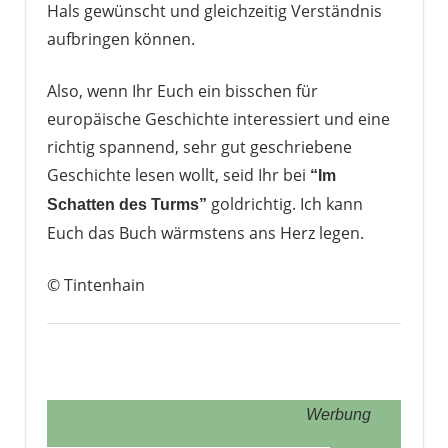
Hals gewünscht und gleichzeitig Verständnis
aufbringen können.
Also, wenn Ihr Euch ein bisschen für
europäische Geschichte interessiert und eine
richtig spannend, sehr gut geschriebene
Geschichte lesen wollt, seid Ihr bei
“Im
goldrichtig. Ich kann
Schatten des Turms”
Euch das Buch wärmstens ans Herz legen.
© Tintenhain
Werbung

→ WHAT THE TASK REQUIRES
Once you find the line containing "Euch das Buch wärmstens ans Herz legen.", copy it and every line after it through the end of the records, exactly as they stand.

→ EXERCISE RESULT
Euch das Buch wärmstens ans Herz legen.
© Tintenhain
Werbung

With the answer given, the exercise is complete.